Let's check the difference between gold bonds and ETFs:
Basic definition
SGBs are issued by the government, for which investors get a holding certificate. It comprises government securities denominated in gold wherein investors are required to pay the issue price in cash. The bonds are redeemed in cash on maturity and are also eligible for conversion into demat form.  These bonds provide an interest of 2.5 percent on the initial investment, payable half-yearly till maturity period of 8 years. The market price of the bond moves in line with domestic gold prices.
Gold ETFs, on the other hand, are listed instruments whose market price is linked to domestic gold prices.
Maximum Quantity
The maximum subscription limit for SGBs is 4 kg for individual, 4 kg for HUF, and 20 kg for trusts and similar entities per fiscal (April-March).
"There is no such limit for Gold ETFs, however,  investors would have to bear large bid-ask spread on the exchange due to low volumes," explains Ashish Shanker, Head Investment, Motilal Oswal Private Wealth Management.
Tax Treatment
According to Shanker, interest from SGBs is taxable as per the investor’s income slab. The capital gains on SGB is tax-exempt if held till maturity, and if exited post 5 years and before maturity, the capital gain is subject to tax at 20 percent with indexation benefit.
Gold ETFs, meanwhile, are taxed at 20 percent with indexation benefit if held for equal to or more than 3 years, and at the marginal rate if held for less than 3 years.
Return Benefit
The rates of ETF and SGB are linked to physical gold rates.

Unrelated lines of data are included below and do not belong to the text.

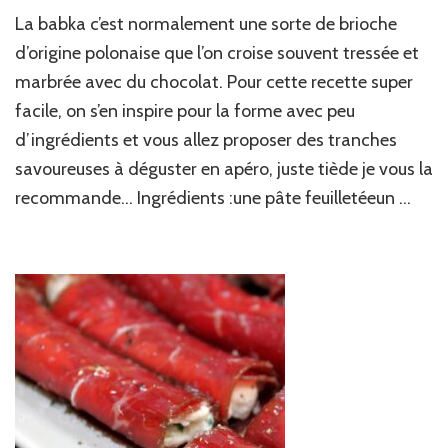
Babka
La babka c’est normalement une sorte de brioche
à
la
d’origine polonaise que l’on croise souvent tressée et
truite
marbrée avec du chocolat. Pour cette recette super
fumée
facile, on s’en inspire pour la forme avec peu
d’ingrédients et vous allez proposer des tranches
savoureuses à déguster en apéro, juste tiède je vous la
recommande… Ingrédients :une pâte feuilletéeun …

"So, the capital appreciation benefit of both the investment products are the same. However, in addition to capital gain benefit, SGB also offers interest at 2.5 percent on the invested value to its investors. So, those who are investing for a very long period, 2.5 percent interest can make a big difference to the overall return," as per BankBazaar.
Loan Facility
Loan against gold is a very popular borrowing product. The loan facility is allowed against SGB. However, such a loan facility is not allowed against the ETF.